No se apura para hablar, camina tranquilo y mira directo a los ojos. La vida de los periodistas es siempre alborotada y casi nunca hay tiempo, pero eso ya no le pasa a Enrique Lacolla (Buenos Aires, 1935).  A lo a largo de 81 años cumplió los servicios de periodista, escritor, crítico de cine, y docente. Es uno de los intelectuales más reconocidos de Córdoba y durante 33 años formó parte del staff de La Voz del Interior, hasta que en 2008, en el marco del conflicto del campo, el diario decidió recortar drásticamente sus colaboraciones, imponiéndole además restricciones de opinión, lo que lo determinó a cortar sus relaciones con el medio. Pero esto no signó la fecha de caducidad de su carrera, sino un nuevo comienzo con el blog Perspectivas, en donde analiza la actualidad política y económica argentina y latinoamericana y, cada tanto, se da el lujo de pasearse con su otro amor: el cine.

En el living de su casa y resguardada por sus fotos de sus viajes a París y Praga (“Desde 2001 no viajo debido al corralito primero y luego al peso de los años”) está la biblioteca principal de Lacolla. Allí están las novelas, obras de teatro y libros de cuentos que leyó durante tantos años y que todavía son una de sus pasiones.  En un rápido vistazo vislumbro a Henry James, Marcel Proust (los siete tomos de En busca del tiempo perdido comprimidos en dos con una letra pequeñísima), André Gide, Jean Paul Sartre y Simone de Beavouir, los cuentos y las obras de teatro de Chejov, Philip Roth, los dos volúmenes de Vida y Destino de Vasilli Grossman, Los desnudos y los muertos de Norman Mailer, Plataforma y Sumisión del controvertido Michel Houllebecq y, por supuesto, Tolstoi y Thomas Mann.

“Soy un lector entusiasta de ambos. A Tolstoi empecé a leerlo a los diez años u once años  (las escenas  de guerra, sobre todo), y lo retomé al final de la adolescencia, con arrobamiento… Con Mann me pasó algo diferente: intenté leer La Montaña Mágica a los 22 o 23 años y lo terminé con esfuerzo, por deber, sin que me atrapase. Luego lo retomé a  los treinta, lo terminé y me deslumbró.  La vida tiene sus cosas y hay libros adecuados para cada momento”.

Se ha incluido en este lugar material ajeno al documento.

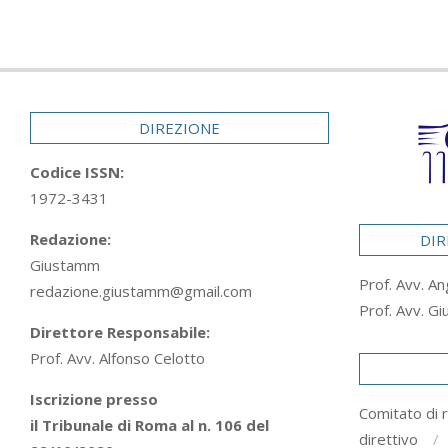
DIREZIONE
Codice ISSN:
1972-3431
Redazione:
DIR
Giustamm
Prof. Avv. An
redazione.giustamm@gmail.com
Prof. Avv. Gi
Direttore Responsabile:
Prof. Avv. Alfonso Celotto
Iscrizione presso
Comitato di 
il Tribunale di Roma al n. 106 del
direttivo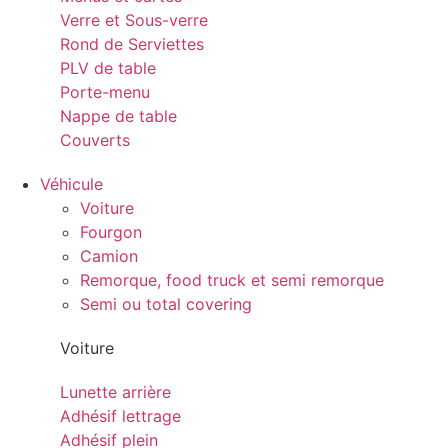
Verre et Sous-verre
Rond de Serviettes
PLV de table
Porte-menu
Nappe de table
Couverts
Véhicule
Voiture
Fourgon
Camion
Remorque, food truck et semi remorque
Semi ou total covering
Voiture
Lunette arrière
Adhésif lettrage
Adhésif plein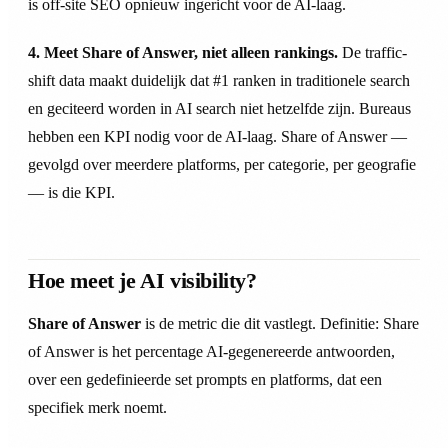
is off-site SEO opnieuw ingericht voor de AI-laag.
4. Meet Share of Answer, niet alleen rankings.
De traffic-
shift data maakt duidelijk dat #1 ranken in traditionele search
en geciteerd worden in AI search niet hetzelfde zijn. Bureaus
hebben een KPI nodig voor de AI-laag. Share of Answer —
gevolgd over meerdere platforms, per categorie, per geografie
— is die KPI.
Hoe meet je AI visibility?
Share of Answer
is de metric die dit vastlegt. Definitie: Share
of Answer is het percentage AI-gegenereerde antwoorden,
over een gedefinieerde set prompts en platforms, dat een
specifiek merk noemt.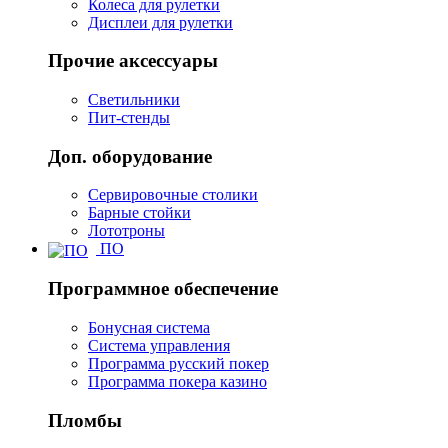
Колеса для рулетки
Дисплеи для рулетки
Прочие аксессуары
Светильники
Пит-стенды
Доп. оборудование
Сервировочные столики
Барные стойки
Лототроны
ПО
Программное обеспечение
Бонусная система
Система управления
Программа русский покер
Программа покера казино
Пломбы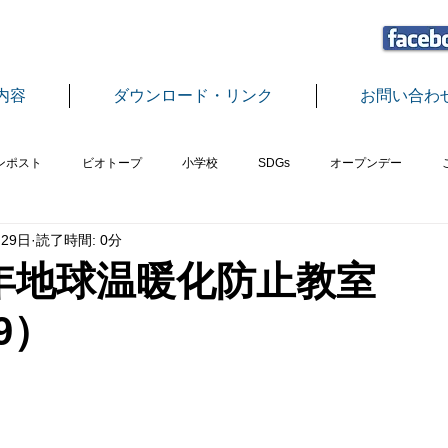
内容
ダウンロード・リンク
お問い合わ
ンポスト
ビオトープ
小学校
SDGs
オープンデー
29日
読了時間: 0分
植樹
エコプラザさばえ事業
地球温暖化教室
グリーンカー
年地球温暖化防止教室
29）
中学校
もちつき
フードロス
つみ木
脱穀・精米
ス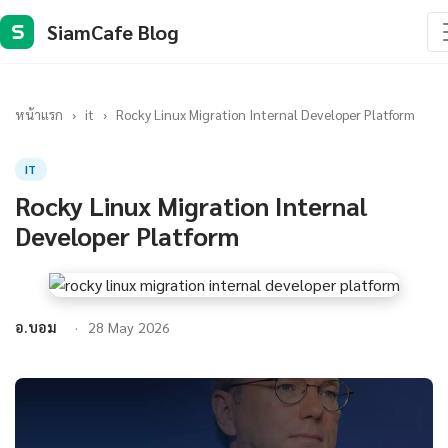
SiamCafe Blog
S
หน้าแรก
›
it
›
Rocky Linux Migration Internal Developer Platform
IT
Rocky Linux Migration Internal
Developer Platform
อ.บอม
28 May 2026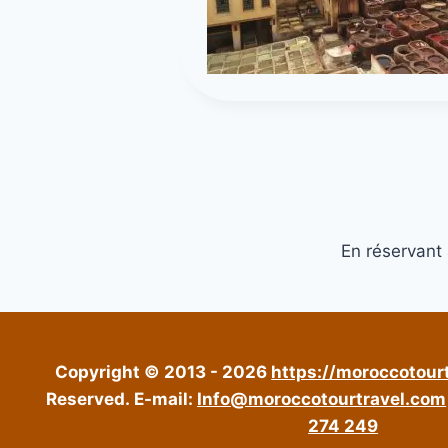
En réservant
Copyright © 2013 - 2026
https://moroccotour
Reserved.
E-mail:
Info@moroccotourtravel.com
274 249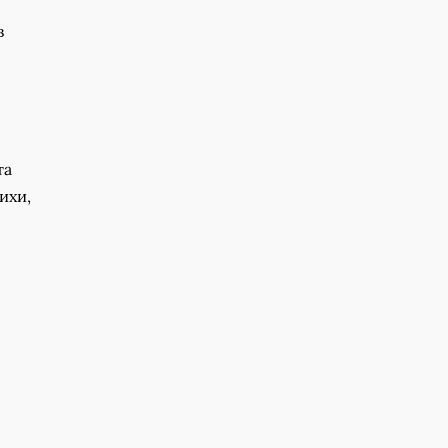
в
та
ихи,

Periódico El Milenio: En su biblioteca tiene los dos tomos de Vida y Destino de Vasili Grossman, que muchos han dicho que es el Guerra y Paz moderno.

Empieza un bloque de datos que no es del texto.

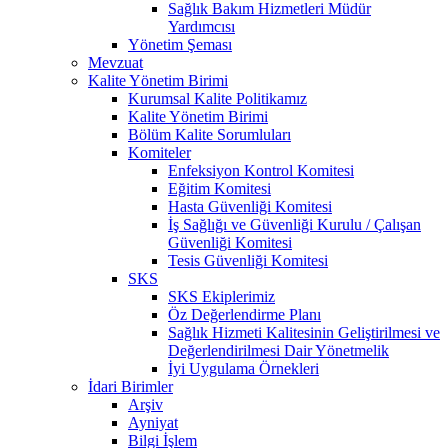
Sağlık Bakım Hizmetleri Müdür
Yardımcısı
Yönetim Şeması
Mevzuat
Kalite Yönetim Birimi
Kurumsal Kalite Politikamız
Kalite Yönetim Birimi
Bölüm Kalite Sorumluları
Komiteler
Enfeksiyon Kontrol Komitesi
Eğitim Komitesi
Hasta Güvenliği Komitesi
İş Sağlığı ve Güvenliği Kurulu / Çalışan
Güvenliği Komitesi
Tesis Güvenliği Komitesi
SKS
SKS Ekiplerimiz
Öz Değerlendirme Planı
Sağlık Hizmeti Kalitesinin Geliştirilmesi ve
Değerlendirilmesi Dair Yönetmelik
İyi Uygulama Örnekleri
İdari Birimler
Arşiv
Ayniyat
Bilgi İşlem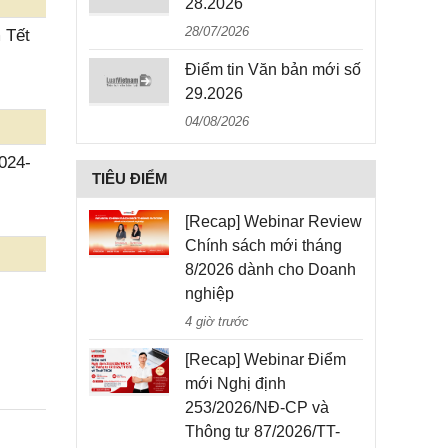
28.2026
28/07/2026
 Tết
Điểm tin Văn bản mới số
29.2026
04/08/2026
024-
TIÊU ĐIỂM
[Recap] Webinar Review
Chính sách mới tháng
8/2026 dành cho Doanh
nghiệp
4 giờ trước
[Recap] Webinar Điểm
mới Nghị định
253/2026/NĐ-CP và
Thông tư 87/2026/TT-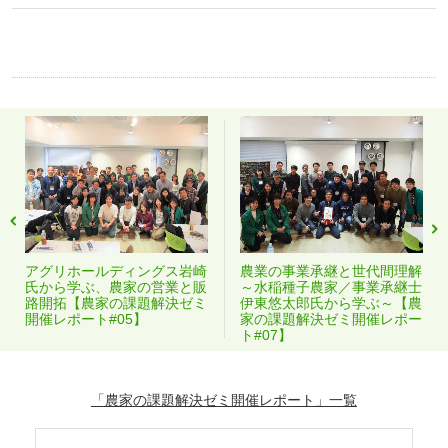
アグリホールディングス岩崎
農業の事業承継と世代間理解
氏から学ぶ、農家の営業と販
～水稲種子農家／事業承継士
路開拓【農家の課題解決ゼミ
伊東悠太郎氏から学ぶ～【農
開催レポート#05】
家の課題解決ゼミ開催レポー
ト#07】
「農家の課題解決ゼミ開催レポート」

Enrique Lacolla: Cada vez que sale un nuevo libro sobre la guerra lo comparan con la obra de Tolstoi. Nadie hasta hoy ha podido superar las alturas a las que él llegó, y es posible que no se lo consiga nunca a menos que volvamos a una percepción épica del mundo que nos rodea. Cosa difícil en estos momentos.

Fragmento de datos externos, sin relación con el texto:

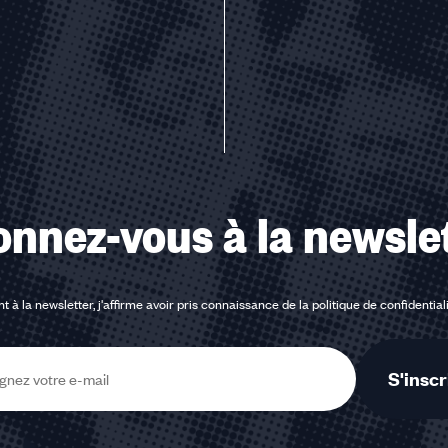
nnez-vous à la newsle
t à la newsletter, j'affirme avoir pris connaissance de la
politique de confidential
S'inscr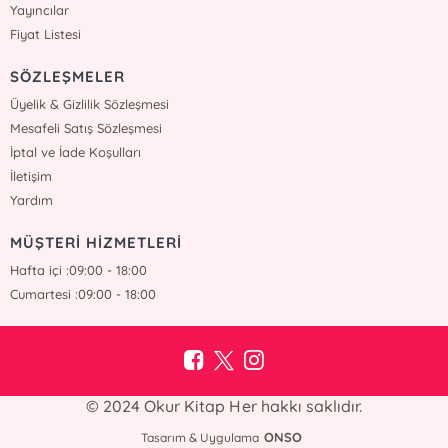
Yayıncılar
Fiyat Listesi
SÖZLEŞMELER
Üyelik & Gizlilik Sözleşmesi
Mesafeli Satış Sözleşmesi
İptal ve İade Koşulları
İletişim
Yardım
MÜŞTERİ HİZMETLERİ
Hafta içi :09:00 - 18:00
Cumartesi :09:00 - 18:00
© 2024 Okur Kitap Her hakkı saklıdır.
ONSO
Tasarım & Uygulama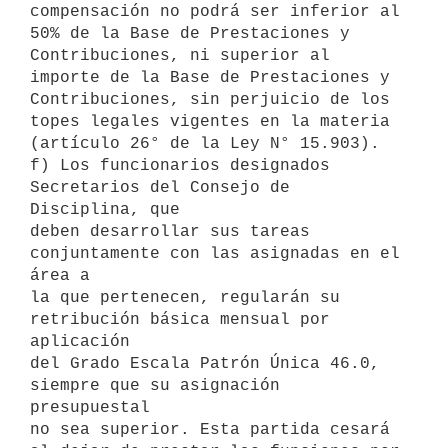
compensación no podrá ser inferior al 
50% de la Base de Prestaciones y

Contribuciones, ni superior al 
importe de la Base de Prestaciones y

Contribuciones, sin perjuicio de los 
topes legales vigentes en la materia

(artículo 26° de la Ley N° 15.903).

f) Los funcionarios designados 
Secretarios del Consejo de 
Disciplina, que

deben desarrollar sus tareas 
conjuntamente con las asignadas en el 
área a

la que pertenecen, regularán su 
retribución básica mensual por 
aplicación

del Grado Escala Patrón Única 46.0, 
siempre que su asignación 
presupuestal

no sea superior. Esta partida cesará 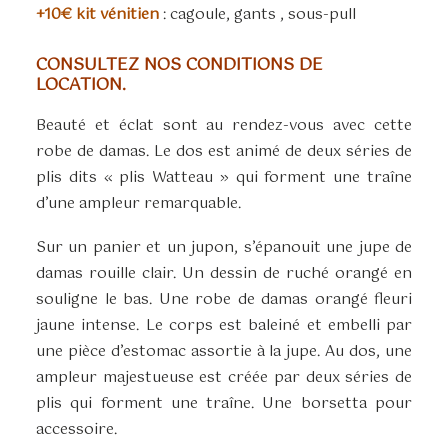
+10€ kit vénitien
: cagoule, gants , sous-pull
CONSULTEZ NOS CONDITIONS DE
LOCATION.
Beauté et éclat sont au rendez-vous avec cette
robe de damas. Le dos est animé de deux séries de
plis dits « plis Watteau » qui forment une traîne
d’une ampleur remarquable.
Sur un panier et un jupon, s’épanouit une jupe de
damas rouille clair. Un dessin de ruché orangé en
souligne le bas. Une robe de damas orangé fleuri
jaune intense. Le corps est baleiné et embelli par
une pièce d’estomac assortie à la jupe. Au dos, une
ampleur majestueuse est créée par deux séries de
plis qui forment une traîne. Une borsetta pour
accessoire.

EM: ¿Cuántos libros tiene?

EL: Nunca los he contado. Debo tener 2000 libros en toda mi casa. Se leía mucho más cuando yo era chico, ya que no había televisión.

La foto de Lacolla en San Petersburgo con el acorazado Aurora de fondo parece dar la bienvenida a su estudio. Allí están los ensayos políticos que rodean su escritorio con su computadora. También aparecen  El Canon Occidental  de Harold Bloom, el propio libro de Lacolla sobre la Primera Guerra Mundial (La Fractura) y sus ensayos sobre cine. Sobre el escritorio está el último libro del periodista español Ignacio Ramonet (el director del Le Monde Diplomantique desde 1991 hasta 2008) El imperio de la vigilancia, donde el ensayista de izquierda da claves de cómo Internet se ha convertido en el medio de espionaje más potente que jamás haya existido.  En la pared, hay una reproducción en pequeña escala de Los fusilamientos del tres de mayo, de Goya:

Mi nieto de cuatro años me pregunta si de verdad a esos personajes los están matando y por qué lo hacen-dice con una sonrisa el periodista.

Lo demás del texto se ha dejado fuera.